Last edited 04 Sep 2020

Trench fill foundation


Trench fill foundations are a type of shallow foundation that avoids bricklaying below ground by instead almost completely filling the trench excavation with concrete. Typically, concrete is poured to within 150 mm of the surface ground level. This type of foundation minimises the excavation required, as bricklayers are not required to access the trench to lay bricks or blocks. It can also help to reduce the width of the foundation where below ground brickwork would require a wider footing.


Trench fill is often used when soil is loose or in areas with a high water table, although in loose ground it can be difficult to predict the quantity of concrete required, and the quantity can be quite high if trenches meet or cross at right angles.

By getting ‘out of the ground’ relatively quickly, trench fill foundations can save on labour, time and temporary works.

Trench fill foundations can be taken deeper in areas with heavy clay or in the presence of trees, to a level where the subsoil moisture content is unaffected.
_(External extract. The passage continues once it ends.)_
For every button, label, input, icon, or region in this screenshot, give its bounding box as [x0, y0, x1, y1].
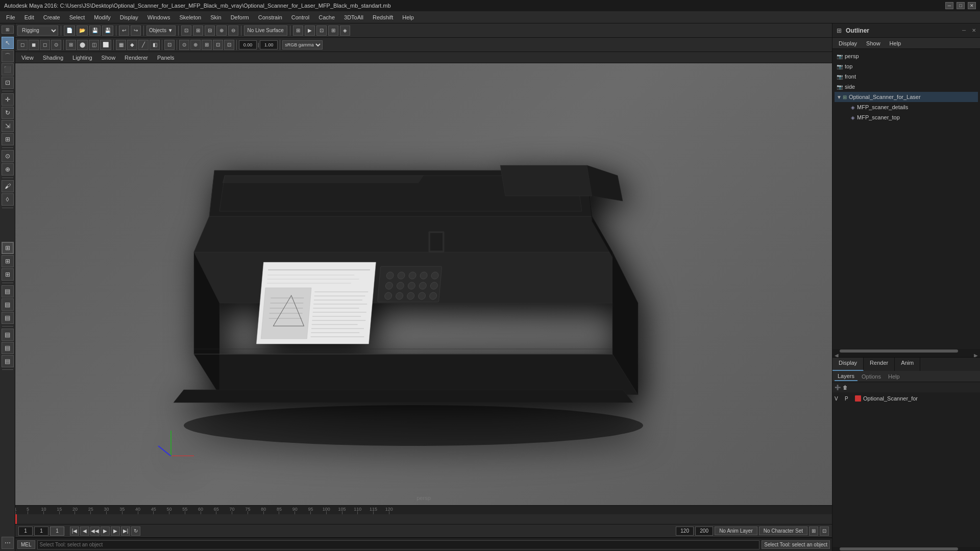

In these situations, mesh reinforcement is often required. In addition, one or both trench faces may need to be lined with a compressible batt. This can also mitigate against the tendency in some situations for the trench strips to pick up longitudinal or lateral ground strains which may occur in the strata immediately around the foundation.

Another issue to consider is that the height of the concrete can create access problems for drainage and other services, as well as issues with landscaping and planting.

A variation on the trench fill foundation is the Rubble trench foundation.